WHAT TO DO:
With the pictures left out, restate every entry word for word.

**** RECORD EXTRACTS ****

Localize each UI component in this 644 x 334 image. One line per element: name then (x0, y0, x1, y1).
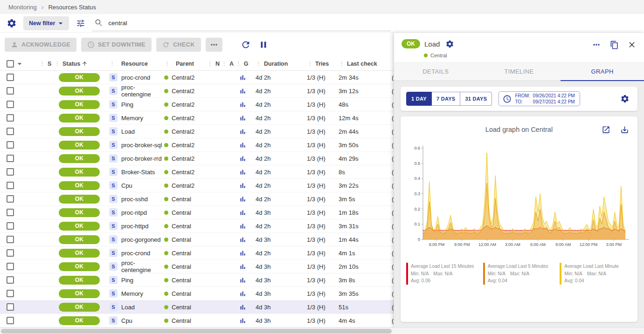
more-actions-button[interactable] (206, 38, 222, 52)
resource-name[interactable]: Memory (121, 115, 143, 122)
table-row[interactable]: OKSproc-gorgonedCentral4d 3h1/3 (H)1m 44… (0, 233, 394, 246)
graph-icon[interactable] (239, 290, 247, 298)
parent-name[interactable]: Central (172, 317, 191, 324)
table-row[interactable]: OKSproc-broker-rrdCentral24d 2h1/3 (H)4m… (0, 152, 394, 165)
table-row[interactable]: OKSproc-crondCentral24d 2h1/3 (H)2m 34s( (0, 71, 394, 84)
check-button[interactable]: CHECK (156, 38, 201, 52)
pause-button[interactable] (257, 38, 270, 51)
resource-name[interactable]: proc-gorgoned (121, 236, 161, 243)
tab-graph[interactable]: GRAPH (561, 62, 644, 81)
resource-name[interactable]: proc-crond (121, 74, 150, 81)
download-graph-button[interactable] (619, 124, 630, 135)
legend-item[interactable]: Average Load Last 15 MinutesMin: N/AMax:… (406, 263, 478, 285)
graph-icon[interactable] (239, 263, 247, 271)
breadcrumb-monitoring[interactable]: Monitoring (8, 4, 37, 11)
resource-name[interactable]: proc-centengine (121, 84, 162, 98)
graph-icon[interactable] (239, 114, 247, 122)
search-input[interactable] (107, 19, 389, 27)
parent-name[interactable]: Central2 (172, 182, 194, 189)
parent-name[interactable]: Central (172, 209, 191, 216)
resource-name[interactable]: Broker-Stats (121, 169, 155, 176)
row-checkbox[interactable] (7, 101, 14, 108)
resource-name[interactable]: Ping (121, 277, 133, 284)
column-header-status[interactable]: ⋮Status (51, 57, 107, 70)
graph-icon[interactable] (239, 168, 247, 176)
row-checkbox[interactable] (7, 195, 14, 203)
row-checkbox[interactable] (7, 87, 14, 95)
column-header-resource[interactable]: ⋮Resource (107, 57, 162, 70)
graph-icon[interactable] (239, 209, 247, 217)
select-menu-caret-icon[interactable] (15, 59, 24, 68)
graph-icon[interactable] (239, 303, 247, 311)
row-checkbox[interactable] (7, 236, 14, 243)
time-button-7-days[interactable]: 7 DAYS (432, 92, 461, 106)
tab-details[interactable]: DETAILS (394, 62, 478, 81)
resource-name[interactable]: proc-sshd (121, 196, 148, 203)
row-checkbox[interactable] (7, 74, 14, 81)
row-checkbox[interactable] (7, 114, 14, 122)
table-row[interactable]: OKSCpuCentral24d 2h1/3 (H)3m 22s( (0, 179, 394, 192)
parent-name[interactable]: Central (172, 290, 191, 297)
resource-name[interactable]: Cpu (121, 317, 132, 324)
graph-icon[interactable] (239, 155, 247, 163)
parent-name[interactable]: Central2 (172, 101, 194, 108)
resource-name[interactable]: proc-broker-sql (121, 142, 162, 149)
resource-name[interactable]: proc-broker-rrd (121, 155, 162, 162)
resource-name[interactable]: Memory (121, 290, 143, 297)
table-row[interactable]: OKSproc-sshdCentral4d 2h1/3 (H)3m 5s( (0, 192, 394, 206)
graph-settings-gear-icon[interactable] (618, 92, 632, 106)
table-row[interactable]: OKSCpuCentral4d 3h1/3 (H)4m 4s( (0, 314, 394, 327)
row-checkbox[interactable] (7, 303, 14, 311)
load-graph[interactable]: 00.10.20.30.40.50.66:00 PM9:00 PM12:00 A… (406, 143, 632, 257)
table-row[interactable]: OKSLoadCentral4d 3h1/3 (H)51s( (0, 300, 394, 314)
legend-item[interactable]: Average Load Last MinuteMin: N/AMax: N/A… (560, 263, 632, 285)
row-checkbox[interactable] (7, 290, 14, 297)
table-row[interactable]: OKSMemoryCentral24d 2h1/3 (H)12m 4s( (0, 111, 394, 125)
table-row[interactable]: OKSproc-ntpdCentral4d 3h1/3 (H)1m 18s( (0, 206, 394, 219)
parent-name[interactable]: Central2 (172, 155, 194, 162)
resource-name[interactable]: Load (121, 304, 135, 311)
parent-name[interactable]: Central (172, 250, 191, 257)
graph-icon[interactable] (239, 317, 247, 325)
parent-name[interactable]: Central (172, 277, 191, 284)
parent-name[interactable]: Central2 (172, 74, 194, 81)
row-checkbox[interactable] (7, 128, 14, 135)
row-checkbox[interactable] (7, 168, 14, 176)
resource-name[interactable]: Cpu (121, 182, 132, 189)
column-header-graph[interactable]: ⋮G (235, 57, 250, 70)
graph-icon[interactable] (239, 128, 247, 136)
parent-name[interactable]: Central (172, 263, 191, 270)
table-row[interactable]: OKSBroker-StatsCentral24d 2h1/3 (H)8s( (0, 165, 394, 179)
graph-icon[interactable] (239, 87, 247, 95)
acknowledge-button[interactable]: ACKNOWLEDGE (5, 38, 76, 52)
breadcrumb-resources-status[interactable]: Resources Status (48, 4, 96, 11)
tab-timeline[interactable]: TIMELINE (478, 62, 561, 81)
time-button-31-days[interactable]: 31 DAYS (460, 92, 492, 106)
column-header-duration[interactable]: ⋮Duration (250, 57, 305, 70)
parent-name[interactable]: Central2 (172, 115, 194, 122)
horizontal-scrollbar[interactable] (0, 327, 644, 334)
column-header-action[interactable]: ⋮A (221, 57, 235, 70)
graph-icon[interactable] (239, 195, 247, 203)
filter-tune-icon[interactable] (74, 16, 88, 30)
graph-icon[interactable] (239, 222, 247, 230)
column-header-tries[interactable]: ⋮Tries (305, 57, 335, 70)
refresh-button[interactable] (239, 38, 252, 51)
date-range-chip[interactable]: FROM: 09/26/2021 4:22 PM TO: 09/27/2021 … (499, 91, 580, 106)
parent-name[interactable]: Central2 (172, 169, 194, 176)
legend-item[interactable]: Average Load Last 5 MinutesMin: N/AMax: … (483, 263, 555, 285)
close-panel-button[interactable] (625, 38, 638, 51)
graph-icon[interactable] (239, 249, 247, 257)
row-checkbox[interactable] (7, 155, 14, 162)
table-row[interactable]: OKSPingCentral24d 2h1/3 (H)48s( (0, 98, 394, 111)
row-checkbox[interactable] (7, 209, 14, 216)
table-row[interactable]: OKSLoadCentral24d 2h1/3 (H)2m 44s( (0, 125, 394, 138)
column-header-notes[interactable]: ⋮N (207, 57, 221, 70)
row-checkbox[interactable] (7, 263, 14, 270)
table-row[interactable]: OKSproc-broker-sqlCentral24d 2h1/3 (H)3m… (0, 138, 394, 152)
table-row[interactable]: OKSproc-centengineCentral24d 2h1/3 (H)3m… (0, 84, 394, 98)
new-filter-button[interactable]: New filter (23, 16, 69, 30)
filter-settings-gear-icon[interactable] (5, 16, 19, 30)
select-all-checkbox[interactable] (7, 60, 14, 68)
resource-name[interactable]: proc-ntpd (121, 209, 147, 216)
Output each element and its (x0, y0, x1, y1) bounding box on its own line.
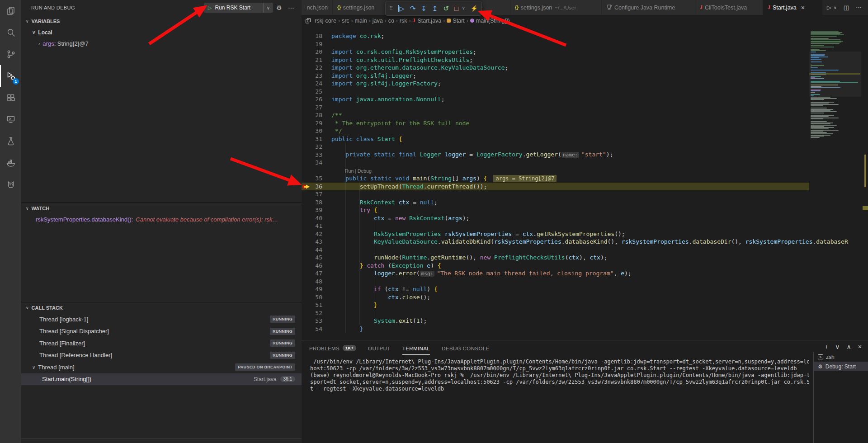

****

TASK SOLUTION:
Localize each UI component in this 644 x 334 image. One line per element: name then (x0, y0, x1, y1).
more-actions-button[interactable] (206, 38, 222, 52)
resource-name[interactable]: Memory (121, 115, 143, 122)
table-row[interactable]: OKSproc-gorgonedCentral4d 3h1/3 (H)1m 44… (0, 233, 394, 246)
graph-icon[interactable] (239, 290, 247, 298)
parent-name[interactable]: Central (172, 317, 191, 324)
table-row[interactable]: OKSproc-broker-rrdCentral24d 2h1/3 (H)4m… (0, 152, 394, 165)
table-row[interactable]: OKSproc-crondCentral24d 2h1/3 (H)2m 34s( (0, 71, 394, 84)
check-button[interactable]: CHECK (156, 38, 201, 52)
pause-button[interactable] (257, 38, 270, 51)
resource-name[interactable]: proc-gorgoned (121, 236, 161, 243)
tab-graph[interactable]: GRAPH (561, 62, 644, 81)
resource-name[interactable]: proc-crond (121, 74, 150, 81)
download-graph-button[interactable] (619, 124, 630, 135)
legend-item[interactable]: Average Load Last 15 MinutesMin: N/AMax:… (406, 263, 478, 285)
graph-icon[interactable] (239, 263, 247, 271)
breadcrumb-monitoring[interactable]: Monitoring (8, 4, 37, 11)
resource-name[interactable]: proc-centengine (121, 84, 162, 98)
graph-icon[interactable] (239, 114, 247, 122)
search-input[interactable] (107, 19, 389, 27)
parent-name[interactable]: Central2 (172, 182, 194, 189)
parent-name[interactable]: Central (172, 209, 191, 216)
resource-name[interactable]: Broker-Stats (121, 169, 155, 176)
row-checkbox[interactable] (7, 101, 14, 108)
resource-name[interactable]: Ping (121, 277, 133, 284)
column-header-status[interactable]: ⋮Status (51, 57, 107, 70)
graph-icon[interactable] (239, 168, 247, 176)
row-checkbox[interactable] (7, 195, 14, 203)
row-checkbox[interactable] (7, 87, 14, 95)
column-header-resource[interactable]: ⋮Resource (107, 57, 162, 70)
graph-icon[interactable] (239, 209, 247, 217)
select-menu-caret-icon[interactable] (15, 59, 24, 68)
graph-icon[interactable] (239, 303, 247, 311)
row-checkbox[interactable] (7, 236, 14, 243)
time-button-7-days[interactable]: 7 DAYS (432, 92, 461, 106)
tab-details[interactable]: DETAILS (394, 62, 478, 81)
resource-name[interactable]: proc-sshd (121, 196, 148, 203)
row-checkbox[interactable] (7, 74, 14, 81)
row-checkbox[interactable] (7, 114, 14, 122)
table-row[interactable]: OKSCpuCentral24d 2h1/3 (H)3m 22s( (0, 179, 394, 192)
parent-name[interactable]: Central (172, 290, 191, 297)
resource-name[interactable]: Cpu (121, 317, 132, 324)
graph-icon[interactable] (239, 155, 247, 163)
parent-name[interactable]: Central2 (172, 101, 194, 108)
resource-name[interactable]: proc-broker-sql (121, 142, 162, 149)
resource-name[interactable]: proc-broker-rrd (121, 155, 162, 162)
resource-name[interactable]: Memory (121, 290, 143, 297)
table-row[interactable]: OKSproc-sshdCentral4d 2h1/3 (H)3m 5s( (0, 192, 394, 206)
graph-settings-gear-icon[interactable] (618, 92, 632, 106)
table-row[interactable]: OKSCpuCentral4d 3h1/3 (H)4m 4s( (0, 314, 394, 327)
row-checkbox[interactable] (7, 303, 14, 311)
load-graph[interactable]: 00.10.20.30.40.50.66:00 PM9:00 PM12:00 A… (406, 143, 632, 257)
table-row[interactable]: OKSLoadCentral4d 3h1/3 (H)51s( (0, 300, 394, 314)
legend-item[interactable]: Average Load Last MinuteMin: N/AMax: N/A… (560, 263, 632, 285)
row-checkbox[interactable] (7, 290, 14, 297)
table-row[interactable]: OKSMemoryCentral24d 2h1/3 (H)12m 4s( (0, 111, 394, 125)
table-row[interactable]: OKSproc-ntpdCentral4d 3h1/3 (H)1m 18s( (0, 206, 394, 219)
parent-name[interactable]: Central2 (172, 155, 194, 162)
resource-name[interactable]: Load (121, 304, 135, 311)
parent-name[interactable]: Central (172, 250, 191, 257)
graph-icon[interactable] (239, 317, 247, 325)
parent-name[interactable]: Central (172, 277, 191, 284)
parent-name[interactable]: Central2 (172, 74, 194, 81)
row-checkbox[interactable] (7, 128, 14, 135)
row-checkbox[interactable] (7, 168, 14, 176)
resource-name[interactable]: Cpu (121, 182, 132, 189)
column-header-graph[interactable]: ⋮G (235, 57, 250, 70)
graph-icon[interactable] (239, 128, 247, 136)
parent-name[interactable]: Central (172, 263, 191, 270)
table-row[interactable]: OKSBroker-StatsCentral24d 2h1/3 (H)8s( (0, 165, 394, 179)
graph-icon[interactable] (239, 87, 247, 95)
acknowledge-button[interactable]: ACKNOWLEDGE (5, 38, 76, 52)
breadcrumb-resources-status[interactable]: Resources Status (48, 4, 96, 11)
tab-timeline[interactable]: TIMELINE (478, 62, 561, 81)
time-button-31-days[interactable]: 31 DAYS (460, 92, 492, 106)
column-header-duration[interactable]: ⋮Duration (250, 57, 305, 70)
parent-name[interactable]: Central2 (172, 115, 194, 122)
horizontal-scrollbar[interactable] (0, 327, 644, 334)
column-header-action[interactable]: ⋮A (221, 57, 235, 70)
graph-icon[interactable] (239, 195, 247, 203)
filter-tune-icon[interactable] (74, 16, 88, 30)
graph-icon[interactable] (239, 222, 247, 230)
column-header-tries[interactable]: ⋮Tries (305, 57, 335, 70)
refresh-button[interactable] (239, 38, 252, 51)
date-range-chip[interactable]: FROM: 09/26/2021 4:22 PM TO: 09/27/2021 … (499, 91, 580, 106)
parent-name[interactable]: Central2 (172, 169, 194, 176)
legend-item[interactable]: Average Load Last 5 MinutesMin: N/AMax: … (483, 263, 555, 285)
close-panel-button[interactable] (625, 38, 638, 51)
graph-icon[interactable] (239, 249, 247, 257)
row-checkbox[interactable] (7, 155, 14, 162)
table-row[interactable]: OKSPingCentral24d 2h1/3 (H)48s( (0, 98, 394, 111)
row-checkbox[interactable] (7, 209, 14, 216)
table-row[interactable]: OKSLoadCentral24d 2h1/3 (H)2m 44s( (0, 125, 394, 138)
column-header-notes[interactable]: ⋮N (207, 57, 221, 70)
row-checkbox[interactable] (7, 263, 14, 270)
table-row[interactable]: OKSproc-broker-sqlCentral24d 2h1/3 (H)3m… (0, 138, 394, 152)
table-row[interactable]: OKSproc-centengineCentral24d 2h1/3 (H)3m… (0, 84, 394, 98)
new-filter-button[interactable]: New filter (23, 16, 69, 30)
filter-settings-gear-icon[interactable] (5, 16, 19, 30)
select-all-checkbox[interactable] (7, 60, 14, 68)
resource-name[interactable]: proc-ntpd (121, 209, 147, 216)
Output each element and its (x0, y0, x1, y1) bounding box on its own line.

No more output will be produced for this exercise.